C’était un très bon moment pour moi qui n’ai jamais fait ce type d’activité. Il y avait un instructeur par bateau et le nôtre a été très attentif à nos manœuvres pour que l’on arrive à éviter les gros rochers dans le lit de la rivière. Il a instauré une cadence quasi militaire pour nous indiquer quand et comment pagayer « A gauche ! A droite ! Stop ! Allez-y à fond ! A gauche ! A gauuuche !! Plus à gauche !! STOP ! ». Une fois les torrents passés, j’ai eu une des visions les plus exotiques de tout mon voyage : au détour d’un virage, nous sommes passés devant un éléphant sauvage qui se lavait dans la rivière ! Il nous a même salués en levant sa trompe quand nous sommes passés devant lui ! Une fois les torrents passés, nous sommes allés sur un bamboo raft, un radeau très sommaire constitué de bambous ficelés entre eux. C’était une balade très agréable après avoir autant fait bosser nos muscles, même si l’on coulait légèrement ! A un moment, notre instructeur nous a emmenés vers le rivage en catimini, où se trouvait une petite cabane et deux locaux qui semblaient faire la sieste. Il a aspergé copieusement les hommes par surprise et ils sont tous partis dans un grand éclat de rire ! Ils ont de l’humour ces Thaï, d’ailleurs j’ai souvent eu l’impression durant ce voyage qu’ils avaient bien conservé leur âme d’enfant !
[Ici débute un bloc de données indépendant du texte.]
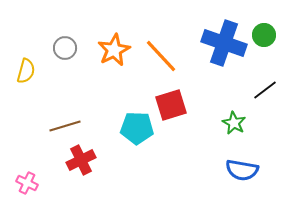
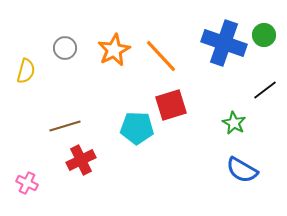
blue semicircle: rotated 20 degrees clockwise
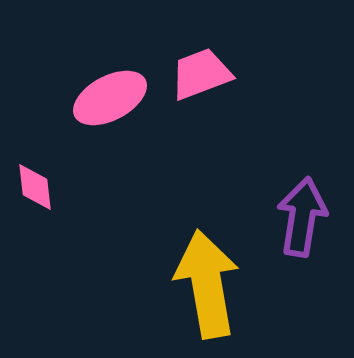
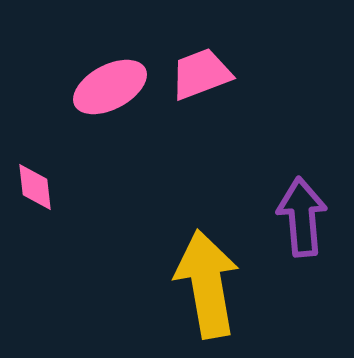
pink ellipse: moved 11 px up
purple arrow: rotated 14 degrees counterclockwise
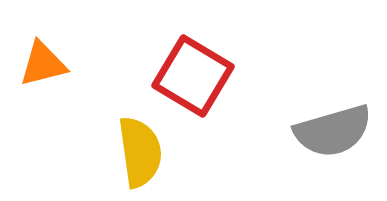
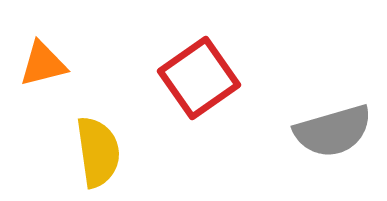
red square: moved 6 px right, 2 px down; rotated 24 degrees clockwise
yellow semicircle: moved 42 px left
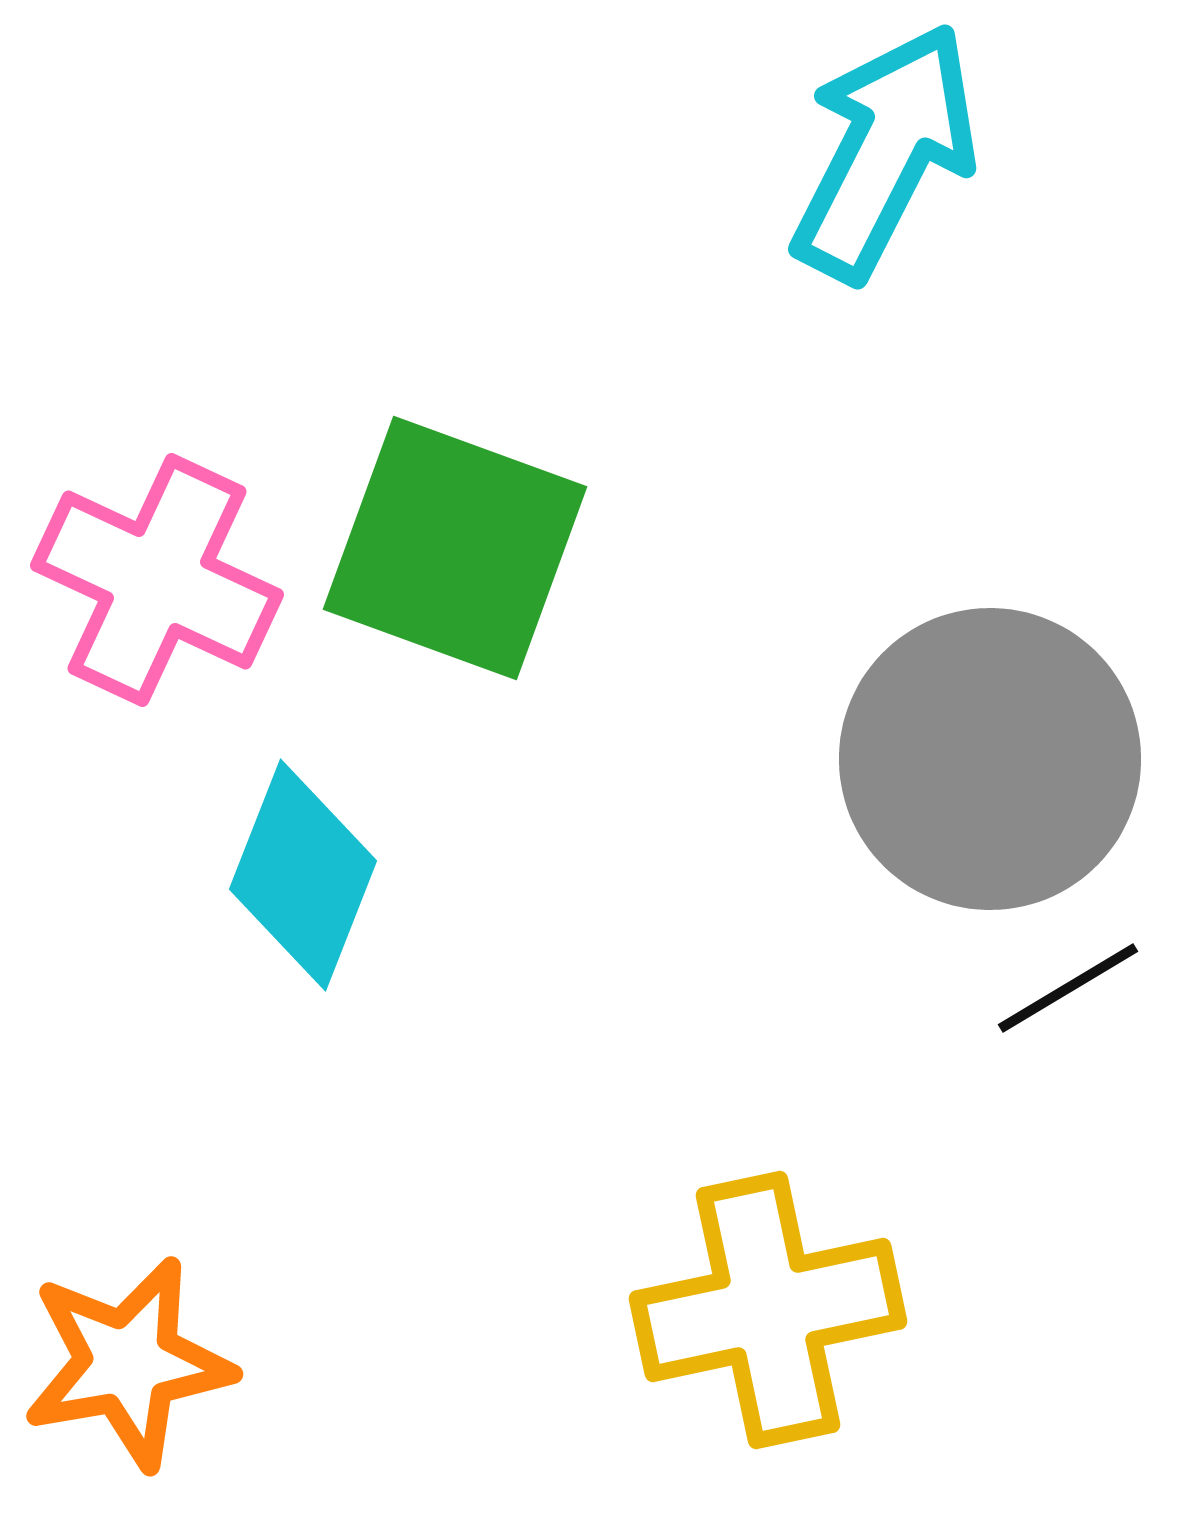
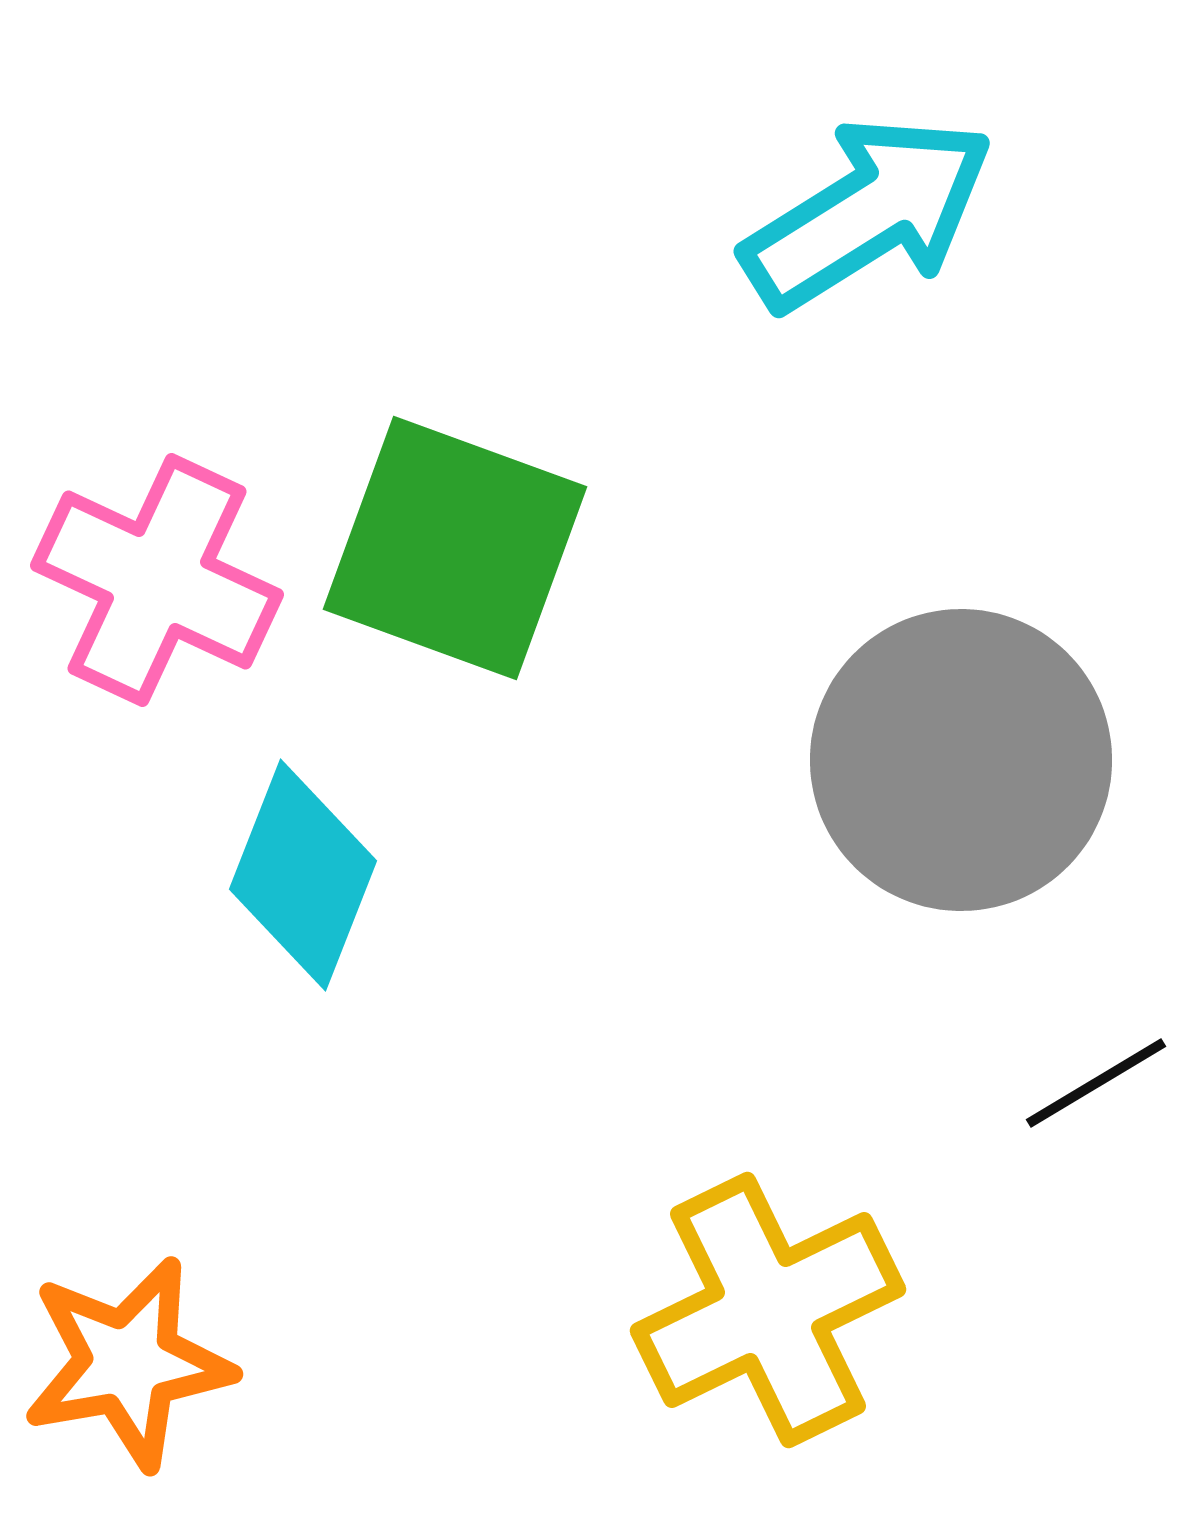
cyan arrow: moved 17 px left, 61 px down; rotated 31 degrees clockwise
gray circle: moved 29 px left, 1 px down
black line: moved 28 px right, 95 px down
yellow cross: rotated 14 degrees counterclockwise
J’ai retrouvé le soir même, au retour à Chiang Mai, deux parisiens avec qui j’avais sympathisé pendant le trek pour profiter des festivités à Loy Krathong, et aller se faire masser dans les rues tellement nous étions endoloris. Fait étonnant, l’un des meilleurs massages de tout mon voyage a été donné à ce moment-là, assise sur une chaise toute simple sur le trottoir, avec les voitures qui passaient (et m’asphyxiaient) un mètre devant moi. Comme quoi, il ne faut pas juger sur la vitrine en Thaïlande…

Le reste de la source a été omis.